Importantly, many built-in R functions will return `NA` if the data you are working with include missing values. This feature makes it harder to
overlook the cases where you are dealing with missing data.
```{r}
heights <- c(2, 4, 4, NA, 6)
mean(heights)
max(heights)
```
For functions such as `mean()`, you can add the argument `na.rm = TRUE` to preform calculations _ignoring the missing values_:
```{r}
mean(heights, na.rm = TRUE)
max(heights, na.rm = TRUE)
```
It is also possible to use conditional subsetting to remove NAs. The function ```is.na()``` is helpful in this case. This function examines each element in a vector to see whether it is NA, and returns a logical vector.
```{r}
is.na(heights)
```
Combining this function and ```!``` (the logical operator _not_), we can extract elements that are _not_ NAs:
```{r}
## Extract those elements which are not missing values.
heights[!is.na(heights)]
```
Alternatively, we can use the these functions to achieve the same outcome.
```{r}
# Returns the object with incomplete cases removed.
na.omit(heights)
# Extract those elements which are complete cases.
heights[complete.cases(heights)]
```
*Important note: missing data are ubiquitous. Make sure you know why NAs exist in your data before removing them. If NAs are removed, document why and be sure to store the data pre- and post-processing.*
## Loops and vectorization
Loops are essential in programming. They come in two types: for and while.
The syntax for a for loop is as follows:
```{r}
# for (iterator in values_iterator_can_assume){
# computation
# }
```
The syntax for a while loop is as follows:
```{r}
# while (condition){
# computation
# }
```
The key difference between these types of loop is that a while loop breaks when the condition fails to be met; the loop preforms calculations _while_ the condition is met. A for loop preforms the computation for all values of the iterator in the list/vector/etc. of values specified in the "for" statement.

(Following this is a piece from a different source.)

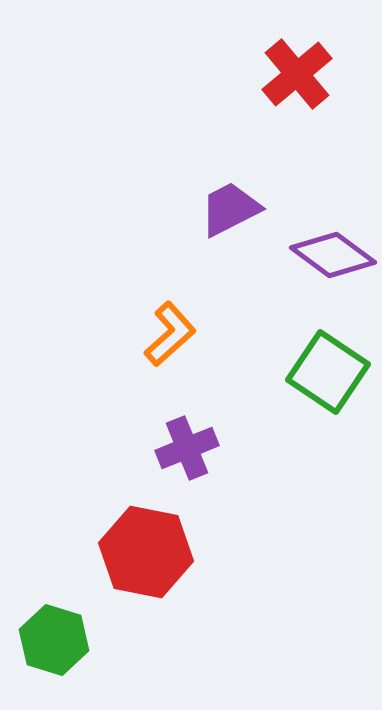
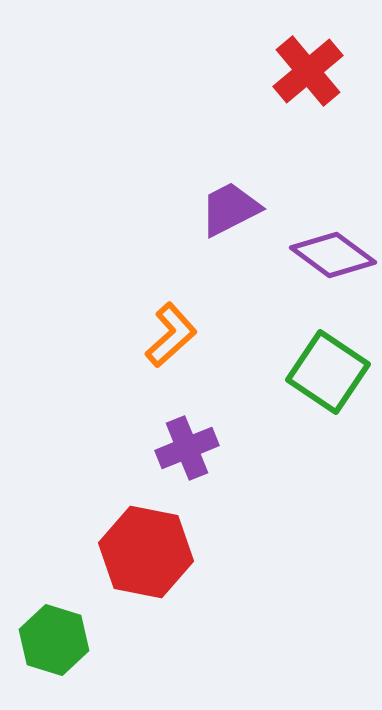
red cross: moved 11 px right, 3 px up
orange L-shape: moved 1 px right, 1 px down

The below for loop prints the values in the vector the iterator `num` can assume (one by one):
```{r}
v <- c(2, 4, 6, 8, 10)
for (num in v) {
print(num)
}
```
Equivalently, we could write
```{r}
for (i in 1:5) {
print(v[i])
}
```
This set up is quite powerful. We can now perform tasks _iteratively_:
```{r}
# creates vector where each number is 3 more than the previous number:
x <- c(0.4)
for (i in 1:5) {
x[i+1] <- x[i] + 3
}
x
# calls sqrt() function from inside loop
x <- c(0.4)
for (i in 1:5) {
x[i+1] <- sqrt(x[i])
}
x
```
To constrast for and while loops, consider the following:
```{r}
x <- 0.4
i <- 1
y <- c() ### need to declare y so that values can be added in below loop
while (x <= 0.9999) {
y[i] <- x
x <- sqrt(x)
i <- i + 1 # updating i so that y can be updated in next step
}
### note we could just keep track of x if we:
### 1) use the condition x[i] <= 0.9999
### 2) calculate the next term in the sequence of sqrts using x[i+1] <- sqrt(x[i])
y
```
The above loop returns the sequence of square roots $0.4, \sqrt{0.4}, \sqrt{\sqrt{0.4}}, \dots$. Importantly, the loop terminates when an element of this sequence is greater than 0.9999. The number of iterations until this happens is not specified. This means while loops can run for infinite time if their conditions are never violated. It is best to have checks in place to make sure this doesn't happen!